The increase in profit for Dublin-based O'Flaherty Holdings and subsidiaries follows revenues soaring at the group by €31.5m from €349.5m to €459m last year.
The principal activity of the group is the importation of cars, including the Mercedes brand, into Ireland.
The group is also engaged in the manufacture and distribution of aerial access equipment and the rental of construction equipment and tools. The directors state that during the year, the group exited its fabrication and installation of custom heating, ventilation and air conditioning business in the US.
The numbers employed by the group last year increased from 1,110 to 1,164 made with staff costs going up to €55.39m.
The group benefited from increased sales of Mercedes Benz in Ireland last year.
Figures provide by the Society of the Irish Motor Industry (SIMI) show that sales of the high-end car last year increased by 27pc going from 2,076 to 2,634.
SIMI figures for the first 10 months of this year show sales of Mercedes have increased again going up by 44pc to 3,765 on last year's corresponding period
The group's balance sheet remains strong, with shareholder funds totalling €234m including accumulated profits amounting to €202m. The group's cash during the year decreased from €48.25m to €46.59m. The group paid a dividend last year of €8m and this followed a dividend payout of €8m in 2014.

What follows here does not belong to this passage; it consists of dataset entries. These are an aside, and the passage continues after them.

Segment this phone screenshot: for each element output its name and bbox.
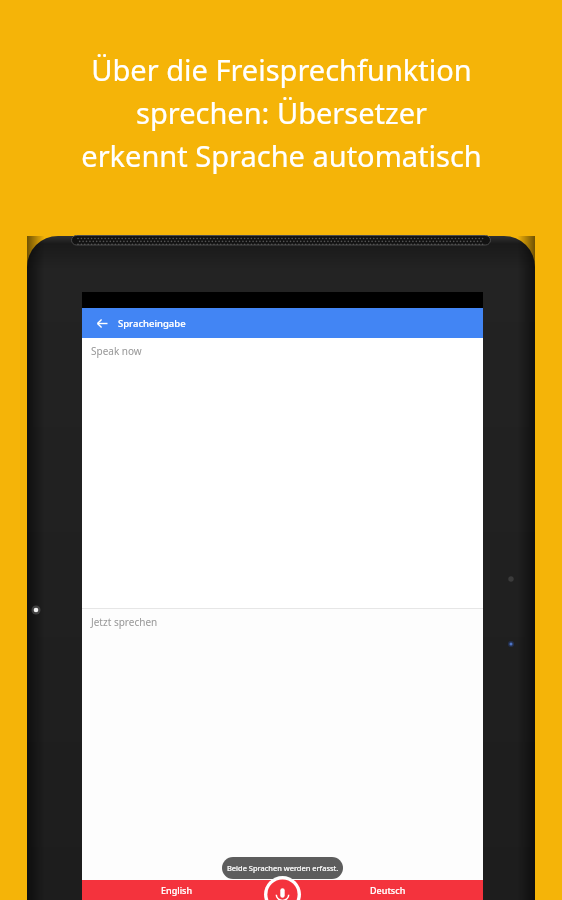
staticText: English: [161, 884, 193, 896]
button[interactable]: Jetzt sprechen: [82, 609, 483, 900]
staticText: Jetzt sprechen: [91, 615, 158, 629]
staticText: Speak now: [91, 344, 142, 358]
button[interactable]: Deutsch: [293, 880, 483, 900]
staticText: Beide Sprachen werden erfasst.: [227, 863, 339, 873]
staticText: Spracheingabe: [118, 317, 186, 330]
button[interactable]: Microphone: [264, 876, 301, 900]
button[interactable]: English: [82, 880, 272, 900]
button[interactable]: Beide Sprachen werden erfasst.: [222, 857, 343, 879]
staticText: Über die Freisprechfunktion sprechen: Üb…: [81, 50, 482, 175]
staticText: Deutsch: [370, 884, 406, 896]
button[interactable]: Back: [93, 314, 111, 332]
button[interactable]: Back: [82, 308, 483, 338]
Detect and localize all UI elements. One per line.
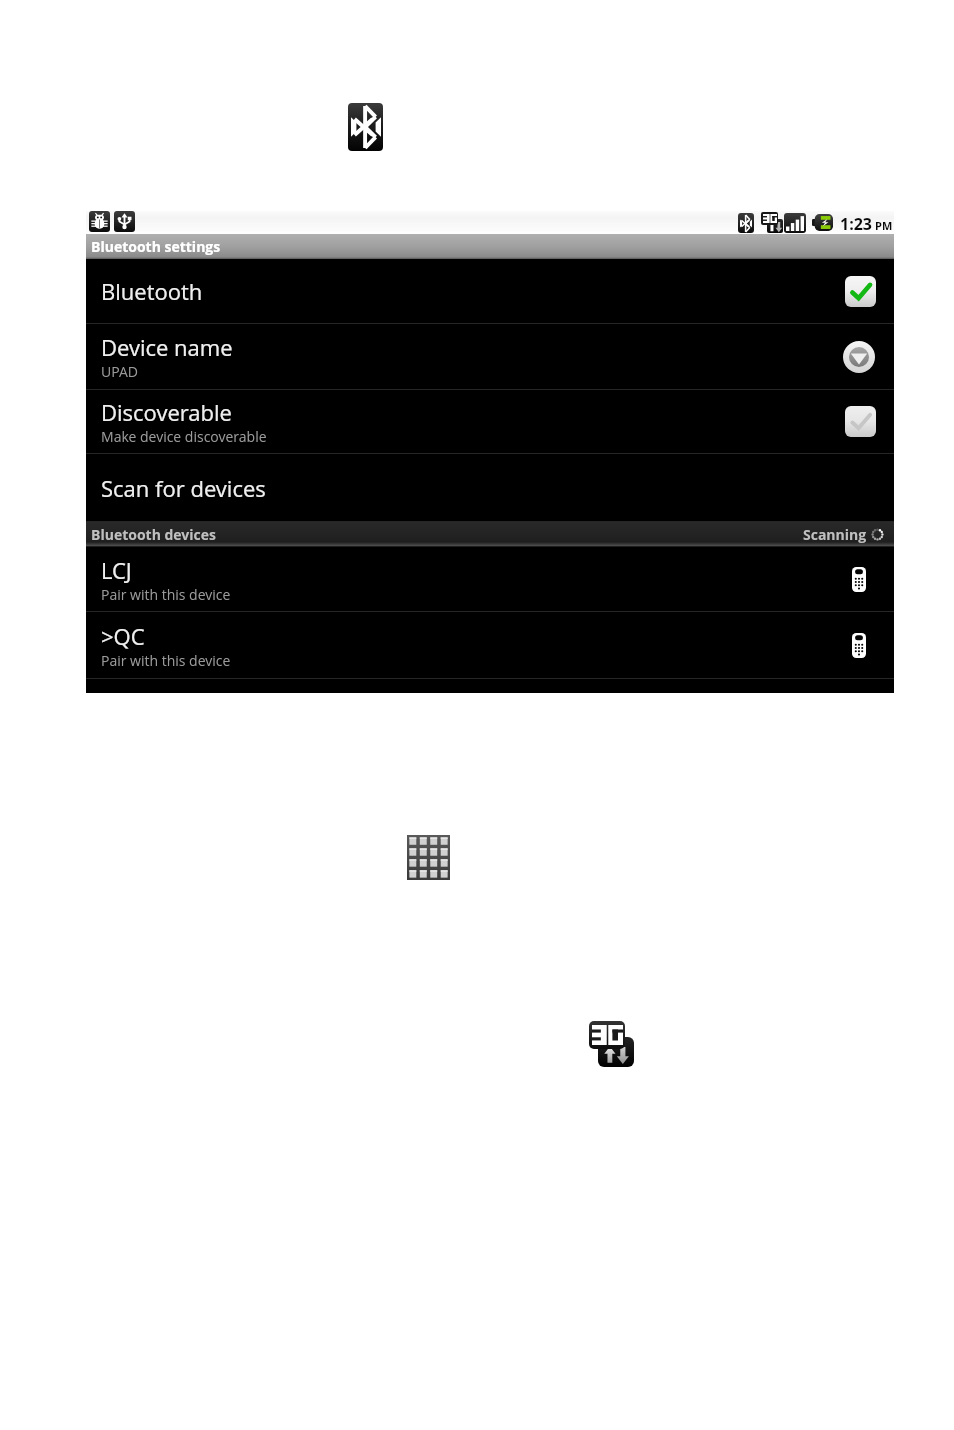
button[interactable]: Discoverable off <box>845 406 876 437</box>
button[interactable]: Change device name <box>843 341 875 373</box>
button[interactable]: Phone device <box>852 567 866 592</box>
button[interactable]: Bluetooth on <box>845 276 876 307</box>
button[interactable]: All apps <box>407 835 450 880</box>
staticText: Make device discoverable <box>101 427 267 446</box>
button[interactable]: Bluetooth <box>86 259 894 323</box>
staticText: UPAD <box>101 362 138 381</box>
staticText: Bluetooth devices <box>91 525 216 544</box>
staticText: Scan for devices <box>101 473 266 503</box>
button[interactable]: Bluetooth devices <box>86 522 894 547</box>
button[interactable]: 3G data <box>589 1021 634 1067</box>
staticText: Scanning <box>803 525 867 544</box>
staticText: Discoverable <box>101 397 232 427</box>
button[interactable]: Bluetooth <box>348 103 383 151</box>
button[interactable]: Scan for devices <box>86 454 894 521</box>
staticText: LCJ <box>101 555 132 585</box>
staticText: 1:23 <box>840 213 872 235</box>
button[interactable]: Discoverable <box>86 390 894 453</box>
staticText: Bluetooth settings <box>91 237 221 256</box>
staticText: >QC <box>101 621 145 651</box>
staticText: Pair with this device <box>101 585 231 604</box>
button[interactable]: Device name <box>86 324 894 389</box>
button[interactable]: >QC <box>86 612 894 678</box>
staticText: PM <box>875 218 893 233</box>
staticText: Device name <box>101 332 233 362</box>
button[interactable]: LCJ <box>86 547 894 611</box>
button[interactable]: Phone device <box>852 633 866 658</box>
staticText: Bluetooth <box>101 276 203 306</box>
staticText: Pair with this device <box>101 651 231 670</box>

A note attached to the accounts states that the €8m dividend paid during the year is reclassified as a reduction in debt due to a restructuring of ordinary shares into C shares.
The firm recorded post tax profits of €28.78m after paying corporation tax of €7.5m.

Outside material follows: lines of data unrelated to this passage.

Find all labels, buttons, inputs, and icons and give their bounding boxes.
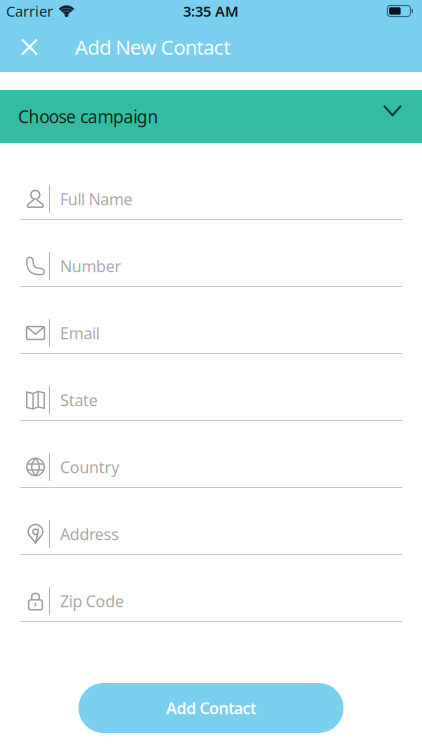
staticText: Country (60, 456, 119, 478)
button[interactable]: Zip Code (20, 581, 402, 622)
staticText: Address (60, 523, 119, 545)
button[interactable]: Close (0, 40, 47, 54)
staticText: Add Contact (166, 697, 256, 719)
button[interactable]: Address (20, 514, 402, 555)
button[interactable]: State (20, 380, 402, 421)
button[interactable]: Add Contact (78, 683, 344, 733)
staticText: Zip Code (60, 590, 124, 612)
staticText: Email (60, 322, 100, 344)
staticText: State (60, 389, 98, 411)
button[interactable]: Choose campaign (0, 90, 422, 143)
button[interactable]: Full Name (20, 179, 402, 220)
staticText: Carrier (6, 1, 53, 21)
button[interactable]: Country (20, 447, 402, 488)
staticText: Number (60, 255, 122, 277)
button[interactable]: Email (20, 313, 402, 354)
staticText: Add New Contact (75, 34, 230, 60)
staticText: Choose campaign (18, 105, 158, 128)
staticText: 3:35 AM (183, 1, 239, 21)
staticText: Full Name (60, 188, 133, 210)
button[interactable]: Number (20, 246, 402, 287)
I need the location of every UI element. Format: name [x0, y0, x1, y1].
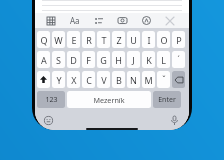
button[interactable]: B [112, 71, 125, 88]
button[interactable]: S [52, 51, 65, 68]
button[interactable]: W [52, 31, 65, 48]
button[interactable]: Backspace [172, 71, 185, 88]
staticText: ´ [177, 54, 180, 65]
button[interactable]: J [127, 51, 140, 68]
staticText: ˇ [162, 74, 166, 85]
button[interactable]: ˇ [157, 71, 170, 88]
staticText: O [160, 34, 168, 46]
staticText: E [71, 34, 77, 46]
staticText: K [146, 54, 152, 66]
button[interactable]: Y [52, 71, 65, 88]
staticText: Y [56, 74, 62, 86]
staticText: D [70, 54, 77, 66]
staticText: Mezerník [93, 95, 125, 105]
staticText: I [147, 34, 151, 46]
staticText: T [101, 34, 107, 46]
button[interactable]: H [112, 51, 125, 68]
button[interactable]: O [157, 31, 170, 48]
button[interactable]: Close keyboard [163, 14, 176, 27]
staticText: C [86, 74, 92, 86]
staticText: H [115, 54, 122, 66]
staticText: A [41, 54, 47, 66]
button[interactable]: C [82, 71, 95, 88]
staticText: Q [40, 34, 48, 46]
button[interactable]: 123 [37, 91, 65, 108]
button[interactable]: R [82, 31, 95, 48]
button[interactable]: Markup [140, 14, 153, 27]
staticText: L [161, 54, 166, 66]
staticText: R [86, 34, 92, 46]
staticText: P [176, 34, 182, 46]
button[interactable]: Mezerník [67, 91, 151, 108]
button[interactable]: Text format [68, 14, 81, 27]
button[interactable]: ´ [172, 51, 185, 68]
button[interactable]: I [142, 31, 155, 48]
button[interactable]: Checklist [92, 14, 105, 27]
staticText: F [86, 54, 91, 66]
button[interactable]: K [142, 51, 155, 68]
staticText: Enter [158, 95, 176, 105]
button[interactable]: Emoji [42, 114, 55, 127]
staticText: S [56, 54, 61, 66]
staticText: N [130, 74, 137, 86]
button[interactable]: U [127, 31, 140, 48]
staticText: U [130, 34, 137, 46]
staticText: V [101, 74, 107, 86]
button[interactable]: G [97, 51, 110, 68]
button[interactable]: M [142, 71, 155, 88]
button[interactable]: L [157, 51, 170, 68]
button[interactable]: Shift [37, 71, 50, 88]
staticText: M [144, 74, 153, 86]
staticText: B [116, 74, 122, 86]
button[interactable]: A [37, 51, 50, 68]
button[interactable]: Q [37, 31, 50, 48]
button[interactable]: Enter [153, 91, 181, 108]
staticText: G [100, 54, 107, 66]
staticText: J [132, 54, 135, 66]
staticText: W [54, 34, 63, 46]
staticText: X [71, 74, 77, 86]
staticText: 123 [45, 95, 58, 105]
staticText: Aa [70, 15, 80, 26]
button[interactable]: F [82, 51, 95, 68]
button[interactable]: V [97, 71, 110, 88]
button[interactable]: E [67, 31, 80, 48]
staticText: Z [116, 34, 122, 46]
button[interactable]: Dictate [168, 114, 181, 127]
button[interactable]: P [172, 31, 185, 48]
button[interactable]: T [97, 31, 110, 48]
button[interactable]: D [67, 51, 80, 68]
button[interactable]: Z [112, 31, 125, 48]
button[interactable]: Camera [116, 14, 129, 27]
button[interactable]: N [127, 71, 140, 88]
button[interactable]: X [67, 71, 80, 88]
button[interactable]: Insert table [44, 14, 57, 27]
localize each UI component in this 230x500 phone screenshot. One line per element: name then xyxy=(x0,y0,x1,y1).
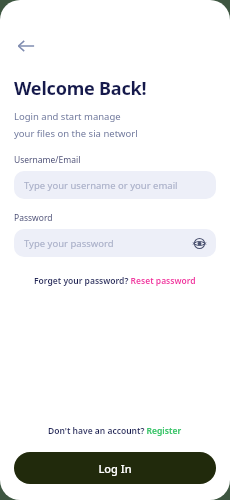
staticText: Forget your password? Reset password xyxy=(34,275,196,287)
button[interactable]: Back xyxy=(8,28,44,64)
staticText: Log In xyxy=(98,461,132,476)
staticText: Password xyxy=(14,212,53,224)
button[interactable]: Type your username or your email xyxy=(14,171,216,199)
staticText: Type your password xyxy=(24,237,114,250)
staticText: Username/Email xyxy=(14,154,81,166)
staticText: Type your username or your email xyxy=(24,179,178,192)
staticText: Don't have an account? Register xyxy=(48,425,182,437)
button[interactable]: Show password xyxy=(188,232,210,254)
button[interactable]: Type your password xyxy=(14,229,216,257)
staticText: your files on the sia networl xyxy=(14,127,138,140)
button[interactable]: Log In xyxy=(14,452,216,484)
button[interactable]: Don't have an account? Register xyxy=(44,423,186,439)
staticText: Login and start manage xyxy=(14,110,121,123)
staticText: Welcome Back! xyxy=(14,76,147,101)
button[interactable]: Forget your password? Reset password xyxy=(30,273,200,289)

Emoluments and fees to directors last year increased to €1.8m. The group's non-cash depreciation costs last year totalled €5.6m.
The accounts disclose that a member of the O'Flaherty family repaid in full €1.1m that was owed to the group at the start of 2015. The group's cost of sales last year increased from €285.7m to €366.2m.
On the group's motor business, the directors state that the company "depends on the continuing ability of the suppliers of those brands which is represents to make available to it products which appeal to customers at prices which permit it to maintain satisfactory levels of market share in what continues to be a weak market".
Meanwhile, Volvo Ireland has announced that its Galway dealership, Kenny Galway Limited, has gone into receivership. The company has said it is working with Brian Kenny to address outstanding issues and that Mr Kenny has agreed to "look after" customers where possible.
The company said that Mr Kenny was now looking for a new premises, but that in the interim, customers of Kenny Galway should go to Volvo.ie in order to locate their nearest Volvo dealership.